Given data:
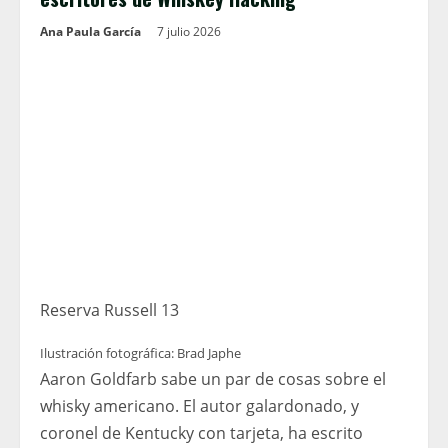
Ana Paula García
7 julio 2026
Reserva Russell 13
Ilustración fotográfica: Brad Japhe
Aaron Goldfarb sabe un par de cosas sobre el
whisky americano. El autor galardonado, y
coronel de Kentucky con tarjeta, ha escrito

Directions for this task:
Give the records again without a single change, and exclude the pictures.

Solved problem:
Ana Paula García
7 julio 2026
Reserva Russell 13
Ilustración fotográfica: Brad Japhe
Aaron Goldfarb sabe un par de cosas sobre el
whisky americano. El autor galardonado, y
coronel de Kentucky con tarjeta, ha escrito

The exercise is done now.